# Activity
Retype all of the records shown beneath this task, exactly as they stand.

# Exercise input

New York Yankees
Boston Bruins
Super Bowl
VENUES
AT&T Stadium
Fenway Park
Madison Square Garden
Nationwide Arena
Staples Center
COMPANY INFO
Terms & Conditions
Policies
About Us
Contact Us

# Response to the exercise
New York Yankees
Boston Bruins
Super Bowl
VENUES
AT&T Stadium
Fenway Park
Madison Square Garden
Nationwide Arena
Staples Center
COMPANY INFO
Terms & Conditions
Policies
About Us
Contact Us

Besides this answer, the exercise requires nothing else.